- TASK DIRECTIONS -
Leave the images out, and copy each of the records below exactly.

*** STORED DATA ***

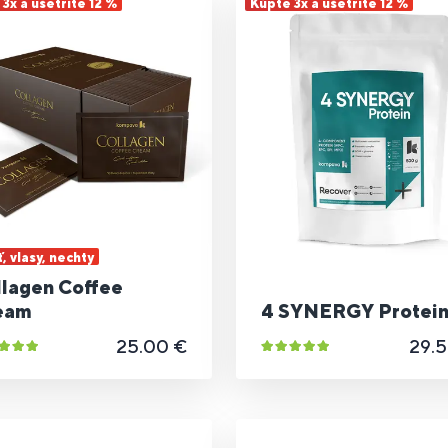
3x a ušetrite 12 %
Kúpte 3x a ušetrite 12 %
ť, vlasy, nechty
llagen Coffee
eam
4 SYNERGY Protei
25.00 €
29.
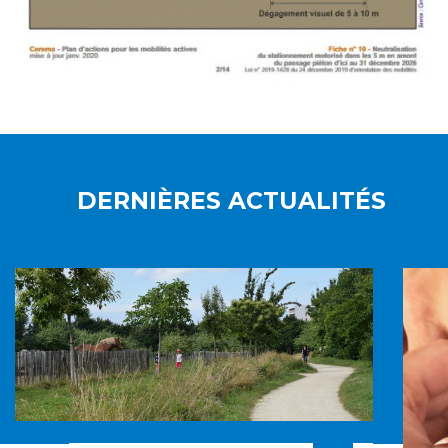
DERNIÈRES ACTUALITÉS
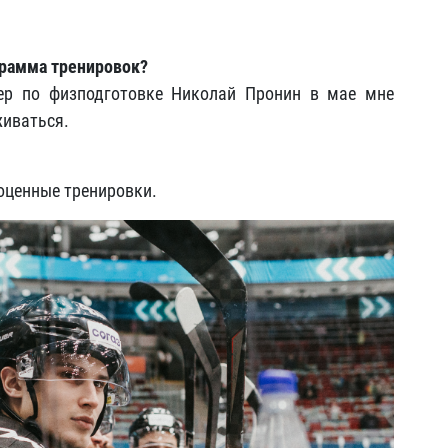
ограмма тренировок?
нер по физподготовке Николай Пронин в мае мне
живаться.
оценные тренировки.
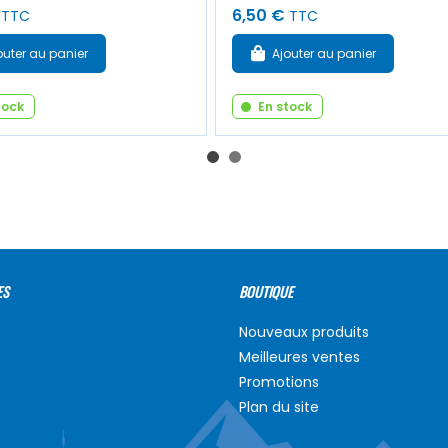
6,50 €
TTC
TTC
outer au panier
Ajouter au panier
tock
En stock
ES
BOUTIQUE
Nouveaux produits
Meilleures ventes
Promotions
Plan du site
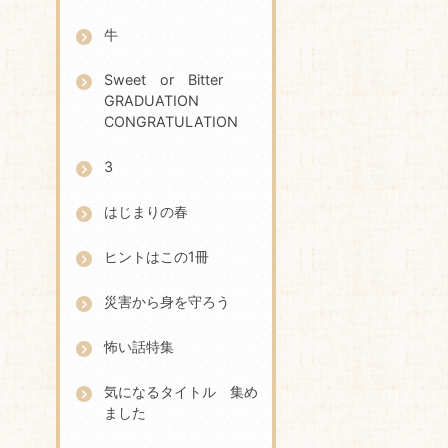
牛
Sweet or Bitter
GRADUATION
CONGRATULATION
3
はじまりの春
ヒントはこの1冊
災害から身を守ろう
怖い話特集
気になるタイトル 集め
ました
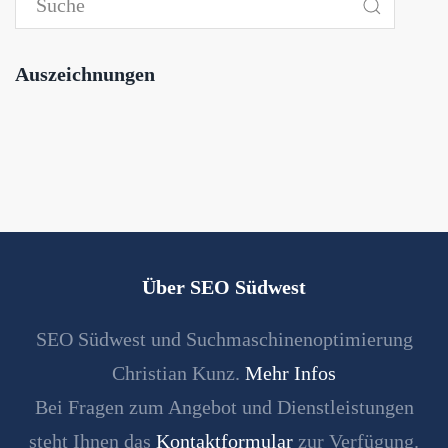
Auszeichnungen
Über SEO Südwest
SEO Südwest und Suchmaschinenoptimierung
Christian Kunz.
Mehr Infos
Bei Fragen zum Angebot und Dienstleistungen
steht Ihnen das
Kontaktformular
zur Verfügung.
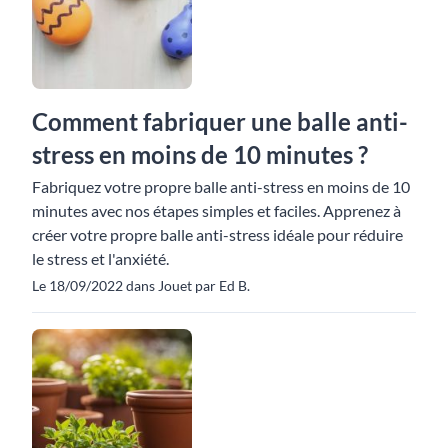
Comment fabriquer une balle anti-
stress en moins de 10 minutes ?
Fabriquez votre propre balle anti-stress en moins de 10
minutes avec nos étapes simples et faciles. Apprenez à
créer votre propre balle anti-stress idéale pour réduire
le stress et l'anxiété.
Le 18/09/2022 dans Jouet par Ed B.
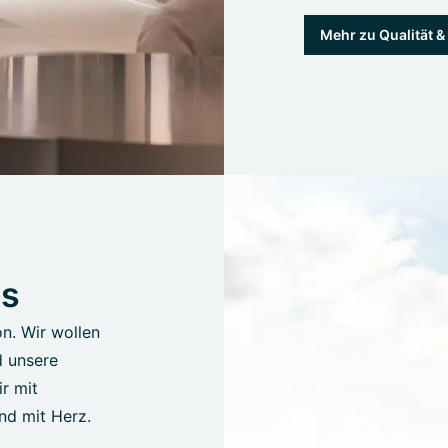
Mehr zu Qualität 
us
on. Wir wollen
d unsere
r mit
nd mit Herz.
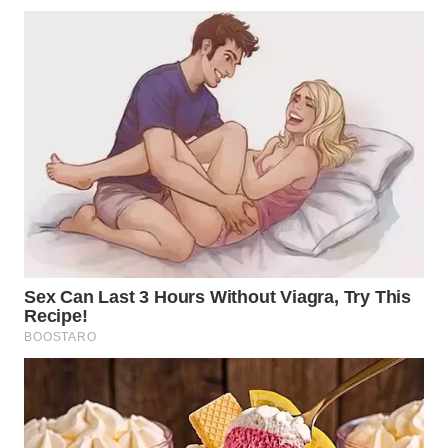
WN
SUMEDANG
WN
CIANJUR
WN
KEPULAUAN
SERIBU
WN
TANGERANG
WN
BINJAI
WN
CIREBON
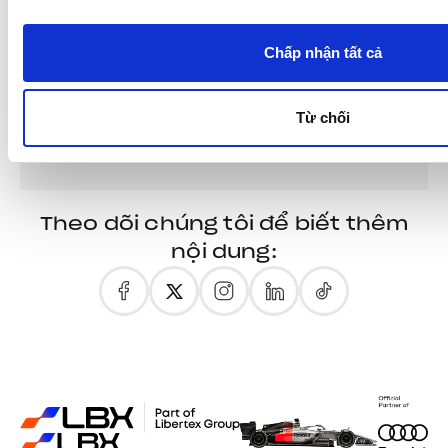
thuận
Chấp nhận tất cả
Từ chối
Theo dõi chúng tôi để biết thêm
nội dung:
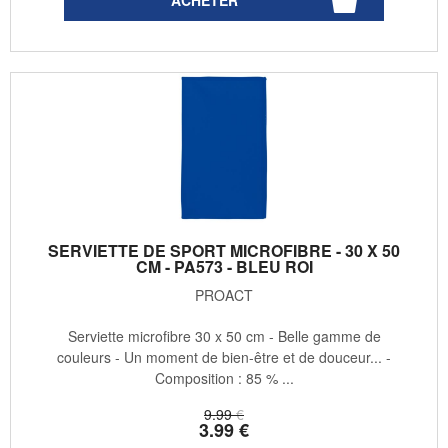
SERVIETTE DE SPORT MICROFIBRE - 30 X 50
CM - PA573 - BLEU ROI
PROACT
Serviette microfibre 30 x 50 cm - Belle gamme de
couleurs - Un moment de bien-être et de douceur... -
Composition : 85 % ...
9
.99
€
3
.99
€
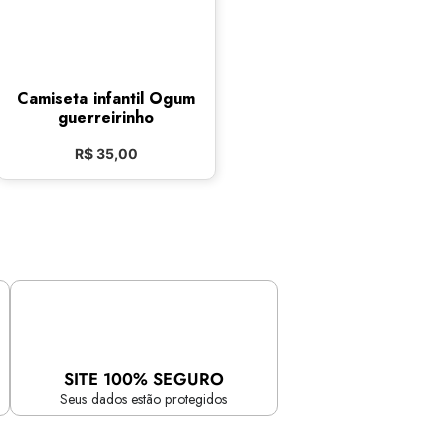
Camiseta infantil Ogum
guerreirinho
R$
35,00
SITE 100% SEGURO
Seus dados estão protegidos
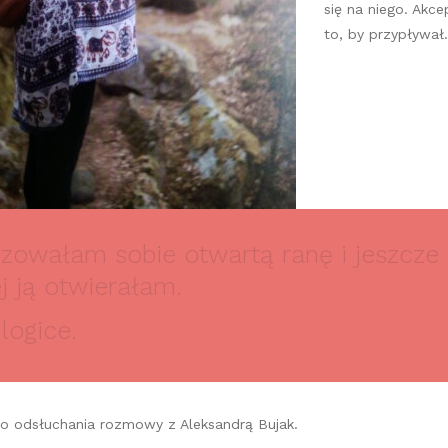
się na niego. Akce
to, by przypływał
izowałam sobie otwartą ranę i jeszcze
j ją otwierałam.
logice.
 odsłuchania rozmowy z Aleksandrą Bujak.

*** End of STORED DATA ***

- ANSWER SPACE -
3x a ušetrite 12 %
Kúpte 3x a ušetrite 12 %
ť, vlasy, nechty
llagen Coffee
eam
4 SYNERGY Protei
25.00 €
29.
DERNIÈRES ACTUALITÉS
ограмма тренировок?
нер по физподготовке Николай Пронин в мае мне
живаться.
оценные тренировки.
6,50 €
TTC
TTC
outer au panier
Ajouter au panier
tock
En stock
ES
BOUTIQUE
Nouveaux produits
Meilleures ventes
Promotions
Plan du site
牛
Sweet or Bitter
GRADUATION
CONGRATULATION
3
はじまりの春
ヒントはこの1冊
災害から身を守ろう
怖い話特集
気になるタイトル 集め
ました
Auszeichnungen
Über SEO Südwest
SEO Südwest und Suchmaschinenoptimierung
Christian Kunz.
Mehr Infos
Bei Fragen zum Angebot und Dienstleistungen
steht Ihnen das
Kontaktformular
zur Verfügung.
Comment fabriquer une balle anti-
stress en moins de 10 minutes ?
Fabriquez votre propre balle anti-stress en moins de 10
minutes avec nos étapes simples et faciles. Apprenez à
créer votre propre balle anti-stress idéale pour réduire
le stress et l'anxiété.
Le 18/09/2022 dans Jouet par Ed B.
Mehr zu Qualität 
us
on. Wir wollen
d unsere
r mit
nd mit Herz.
WN
SUMEDANG
WN
CIANJUR
WN
KEPULAUAN
SERIBU
WN
TANGERANG
WN
BINJAI
WN
CIREBON
thuận
Chấp nhận tất cả
Từ chối
Theo dõi chúng tôi để biết thêm
nội dung:
SERVIETTE DE SPORT MICROFIBRE - 30 X 50
CM - PA573 - BLEU ROI
PROACT
Serviette microfibre 30 x 50 cm - Belle gamme de
couleurs - Un moment de bien-être et de douceur... -
Composition : 85 % ...
9
.99
€
3
.99
€
Camiseta infantil Ogum
guerreirinho
R$
35,00
SITE 100% SEGURO
Seus dados estão protegidos
się na niego. Akce
to, by przypływał
izowałam sobie otwartą ranę i jeszcze
j ją otwierałam.
logice.
 odsłuchania rozmowy z Aleksandrą Bujak.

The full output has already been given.